Clear steps. Logical flow. Everything sounds organized.

Then we turn the system on.

And within a few days, that clean story falls apart.

The Story vs The System

When people explain their workflow, they describe the ideal version.

It is how things should work.
It is how they believe things work.
It is how they want others to think it works.

But the system tells a different story.

Calls get routed in unexpected ways.
Appointments are booked differently depending on who answers.
Edge cases become the norm.

The gap between the story and the system is where most problems live.

At Pretty Good AI, we stopped trusting the explanation. We started trusting the data.

One Workflow, Five Versions

In one deployment, we mapped out what looked like a simple scheduling process.

The team described one clear workflow.

When we looked at real calls and transcripts, we found five different versions of that same process.

Each staff member handled it slightly differently.

None of them was wrong. But none of them were consistent.

Humans are good at adapting in real time. They adjust based on context. They fill in gaps.

AI does not adapt like that. It follows the rules it is given.

So when those rules are unclear or inconsistent, the system reflects that.

The Ideal Scheduling Example

One team told us exactly how scheduling worked.

Step one: Verify the patient.
Step two: check availability.
Step three: Book the appointment.

Simple.

But when we listened to the calls, it was different.

Some staff skipped verification.
Some prioritized certain patients.
Some changed appointment types on the fly.
Some routed calls based on habit instead of rules.

The “official” workflow was not wrong. It just was not real.

The transcript showed the truth.

Humans Simplify, Systems Expose

This is a natural human tendency.

We simplify complex systems when we explain them.
We remove edge cases.
We ignore exceptions.
We compress reality into something easier to understand.

That works in conversation.

It does not work in automation.

AI forces you to be precise. It forces you to define what actually happens, not what should happen.

That is where things get uncomfortable.

Because once you see the real system, you cannot ignore it.

Observability Changes Everything

At Pretty Good AI, one of the biggest shifts happens when teams start watching the data.

Not reports.
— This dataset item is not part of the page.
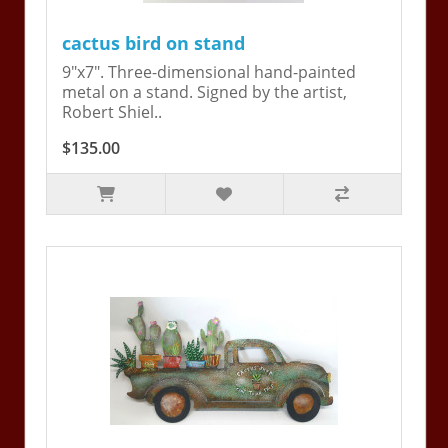
cactus bird on stand
9"x7". Three-dimensional hand-painted
metal on a stand. Signed by the artist,
Robert Shiel..
$135.00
Not summaries.

Raw interactions.

Transcripts.
Call logs.
Routing decisions.

The moment a team starts reviewing real interactions, everything changes.

They see inconsistencies they never noticed.
They hear how staff actually respond.
They catch edge cases in real time.

The system becomes visible.

And once it is visible, it becomes fixable.

Design for Data, Not Narrative

This is the lesson we keep coming back to.

Do not design your system based on how people describe it.

Design it based on how it actually behaves.

The narrative is useful for context. The data is useful for the truth.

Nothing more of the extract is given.